Colin Brinsden, AAP Economics and Business Correspondent
(Australian Associated Press)
Businesses and consumers already had a renewed spring in their step when NSW finally ended more than 100 days of lockdown battling the coronavirus Delta variant.
Business confidence surged on the hope that roadmaps out of COVID-19 lockdowns will allow activity to rebound in coming months after a widely expected economic contraction in the September quarter.
The National Australia Bank business survey for September showed confidence spiking 19 points to an index of plus 13 points, well above its long-run average after falling into negative territory in previous months.
Confidence – an early indicator of investment and employment – soared 42 points among NSW firms ahead of Monday’s reopening, while in Victoria it was up 16 points, with the state due to open up from lockdown later this month.
“Businesses are really looking forward to reopening,” NAB chief economist Alan Oster said.
“The rise in confidence suggests they see the roadmaps that have been announced as sufficient to allow activity to really rebound in the coming months.”
However, he said confidence was more about hope for the future than what was happening in the present.
“On that front, conditions really deteriorated, which shows that lockdowns are taking a toll, despite the resilience the economy has shown through this period,” Mr Oster said.
Business conditions tumbled nine points to an index of plus five in September, continuing a rapid decline from record highs before recent lockdowns.
The drop in conditions was shared across its index components of trading, profitability and employment, and all states were in decline. Forward orders also fell.
“The good news is, if we look back at past lockdowns, confidence has tended to rebound in advance of reopening, with an improvement in conditions following,” Mr Oster said.
The mood among Sydneysiders also improved further in the past week in anticipation of Monday’s reopening,
The ANZ-Roy Morgan consumer confidence index – a pointer to future household spending – rose one per cent nationally in the past week, with sentiment up 2.5 per cent in Sydney.

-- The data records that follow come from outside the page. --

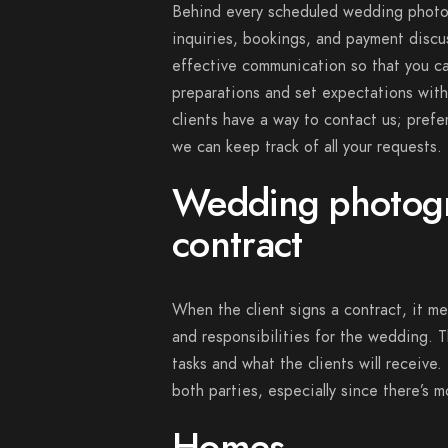
Behind every scheduled wedding photog
inquiries, bookings, and payment discuss
effective communication so that you ca
preparations and set expectations with
clients have a way to contact us; prefe
we can keep track of all your requests.
Wedding photog
contract
When the client signs a contract, it m
and responsibilities for the wedding. T
tasks and what the clients will receive.
both parties, especially since there’s 
Homes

In contrast, confidence fell 3.6 per cent in Melbourne.
“The dampened outlook in Melbourne may reflect rapidly rising COVID case numbers in the city,” ANZ head of Australian economics David Plank said.
“Given that more than 84 per cent of the adult population in Victoria has been vaccinated at least once, the daily cases should peak soon, which should provide a boost to Melbourne ahead of its reopening.”

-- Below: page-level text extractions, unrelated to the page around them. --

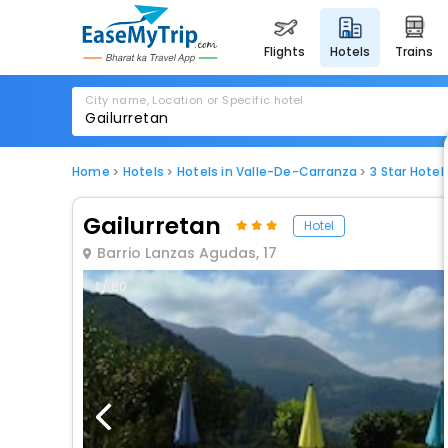
flights
hotels
trains
City name, Location or Specific hotel
Home
Hotels
Hotels in Valle-De-Carranza
3 Star Hote
Gailurretan
Hotel
Barrio Lanzas Agudas, 17
1 / 80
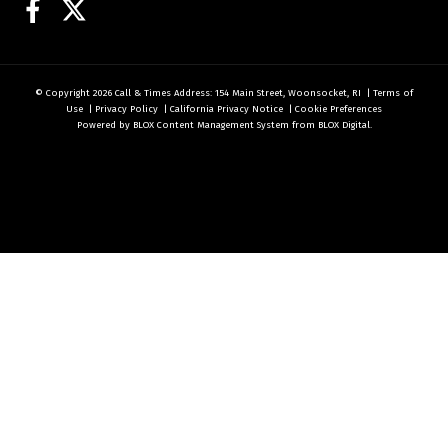
Facebook
Twitter
© Copyright 2026
Call & Times
Address: 154 Main Street, Woonsocket, RI
|
Terms of
Use
|
Privacy Policy
|
California Privacy Notice
|
Cookie Preferences
Powered by
BLOX Content Management System
from
BLOX Digital
.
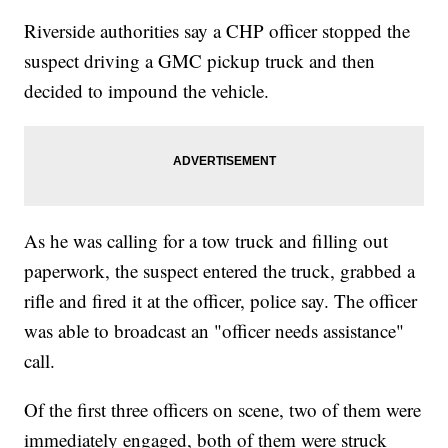
Riverside authorities say a CHP officer stopped the
suspect driving a GMC pickup truck and then
decided to impound the vehicle.
As he was calling for a tow truck and filling out
paperwork, the suspect entered the truck, grabbed a
rifle and fired it at the officer, police say. The officer
was able to broadcast an "officer needs assistance"
call.
Of the first three officers on scene, two of them were
immediately engaged, both of them were struck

The national index has now risen for five weeks in a row, to stand at its highest level since mid-July.
But the survey, taken at the weekend, also found inflation expectations remain elevated with the four-week moving average edging up to 4.8 per cent, its highest since 2014.
It comes at a time of rising petrol prices, in tandem with increasing global oil prices.
Meanwhile, the Housing Industry Association said sales of new detached houses increased by 2.3 per cent in September.
“It has been over six months since the end of HomeBuilder in March 2021 and sales have remained resilient,” HIA economist Tom Devitt said.
“These relatively strong sales will ensure that the boost in home building flows through to the second half of 2022.”